Sunday 11 July 2010

India - Shimla and Chandigarh.. or is that Hereford & Milton Keynes

On the way to Chandigarh, we broke the journey up with a stop in the old English hill station town of Shimla, set on top of a mountain a few hours down the valley. Shimla started out life as a summer retreat for the English during the British rule of India, to escape the searing heat of the low lands though quickly became pretty much a year round base for the ruling Brits due to its far more agreeable climate. As such, the majority of the buildings, the general town layout and the overriding look and feel of the place is British. You could almost be wandering through some hillside town in Herefordshire or somewhere.

We only stopped a couple of nights here and had hoped to take the narrow gauge mountain railway from here down to the capital city of the Punjab state - Chandigarh, though our luck was out again and all tickets for the train were booked out. So we jumped on the bus again instead and 10 hours later arrived in Chandigarh.

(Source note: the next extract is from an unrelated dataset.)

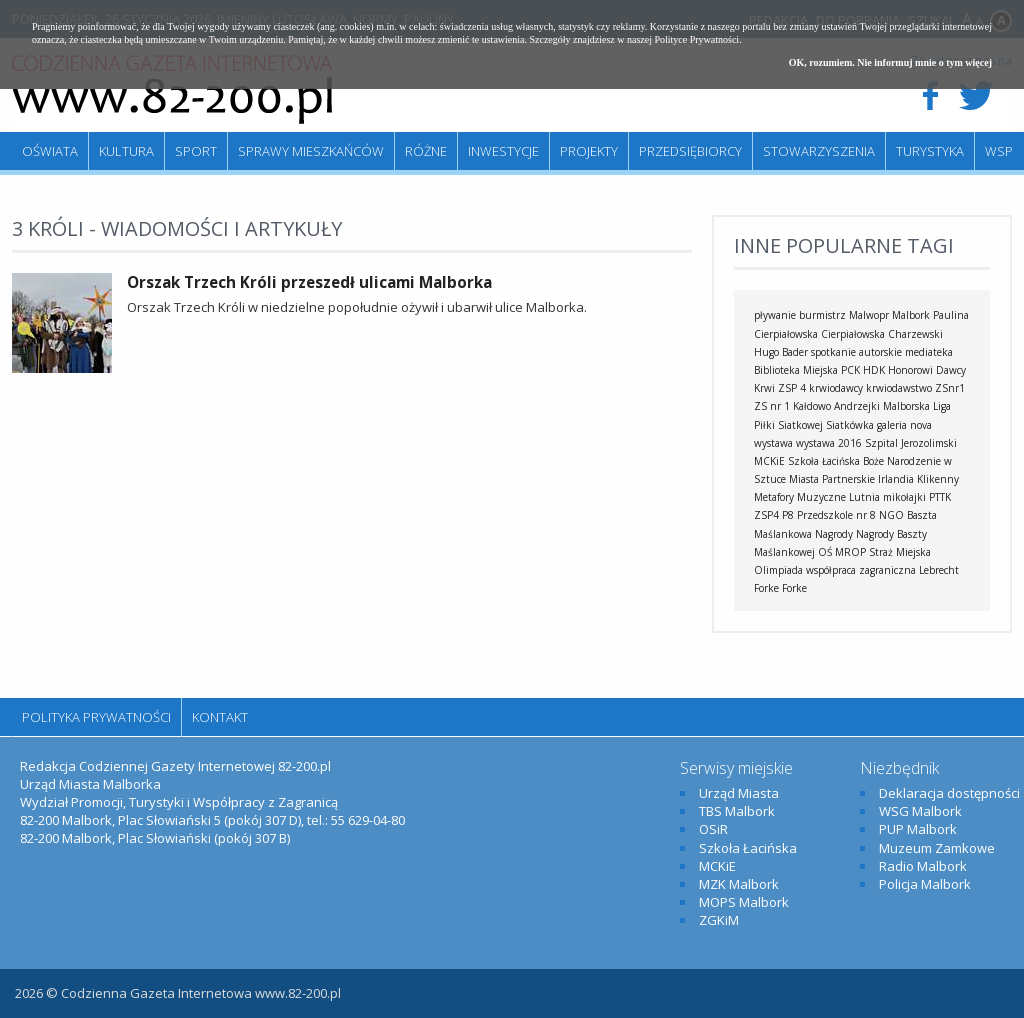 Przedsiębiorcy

Chandigarh is another strange place. It is set out like Milton Keynes with touches of Basildon in places. All grid system roads separated up into ‘Sectors’ with typically British style ’60-70s architecture and pedestrianised shopping squares. Apparently it was the first ‘modern’ city to be put in place post Indian independence and was supposed to be a vision of the future for India, with structure & order replacing the haphazard chaotic cities that defined the rest of the country. 60 years post independence though and the majority of Indian cities are still chaotic haphazard places from what we have seen – though all the better and more full of character for it as well.

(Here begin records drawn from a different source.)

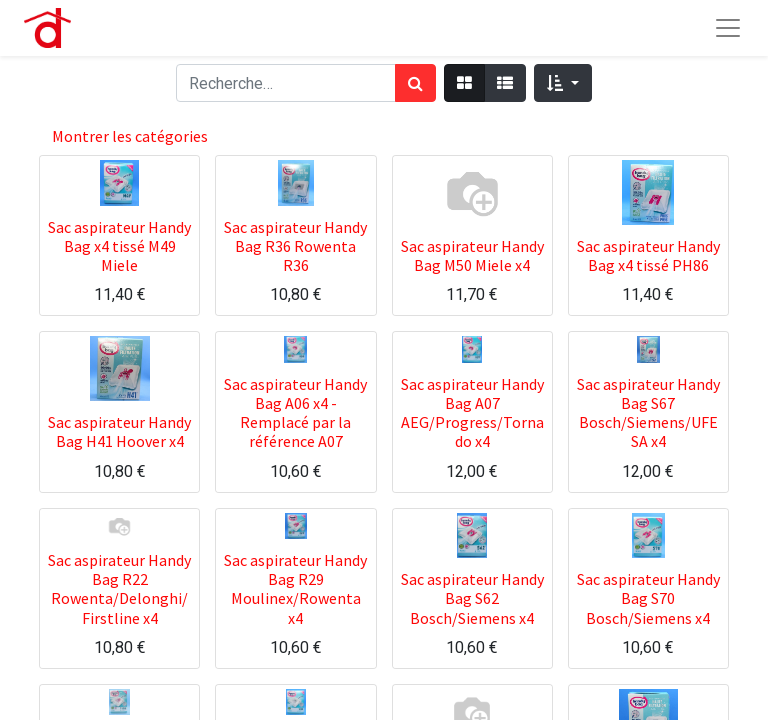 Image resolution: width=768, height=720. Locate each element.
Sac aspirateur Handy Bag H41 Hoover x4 (119, 431)
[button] (562, 83)
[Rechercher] (415, 83)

There were only two redeeming features of Chandigarh as far as we could tell – a fantastic restaurant called ‘The Copper Chimney’ which served some of the best Tandoori chicken & Tandoori cauliflower (weird – but strangely good!) we had in India, and the second being a strange place called ‘Nek Chand’s Rock Garden’.

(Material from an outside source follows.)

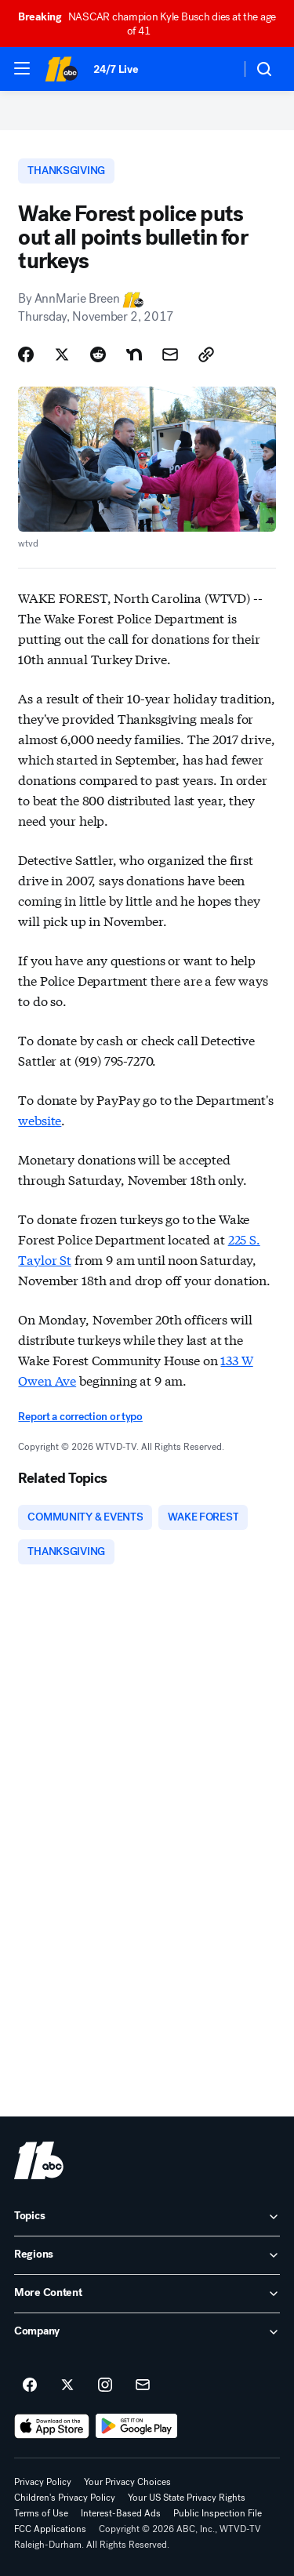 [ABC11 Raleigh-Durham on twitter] (67, 2385)
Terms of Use (41, 2513)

Nek Chand was sent to Chandigarh from Pakistan post independence to act as a road inspector. When he was initially struck by how much waste was being generated as all the old traditional villages were cleared to make way for the new modern Chandigarh, he started collecting up the waste, taking it back to his home just outside the city & recycling it all into sculptures and art. It was 15 years and many tons of recycled waste later when the government discovered what he had been doing, all of it on unauthorised state owned land. Thankfully though instead of destroying it they encouraged Ned to continue with it, now acting as India’s largest recycling scheme & the countries second most popular tourist attraction after the Taj Mahal.

It is a strange & surrealist place which is still being added to today and feels somewhere between a living Salvador Dali painting and a fantasy film set. He not only used the rubbish from the city, but also all the disused local rock & stone that once was the walls etc of the old villages. It would’ve been even better if it hadn’t be 45 degrees as we were strolling around it – oh for the temperatures of the mountains again, cold is so much more bearable than heat!

It was from Chandigarh that after 14 months & countless good times we said our farewells to Leanne, as she headed off to catch her flight to Mumbai then back to London. We on the other hand had another 6 hour bus trip to Delhi and an overnight train journey to arrive in our next destination, the holy city of Varanasi.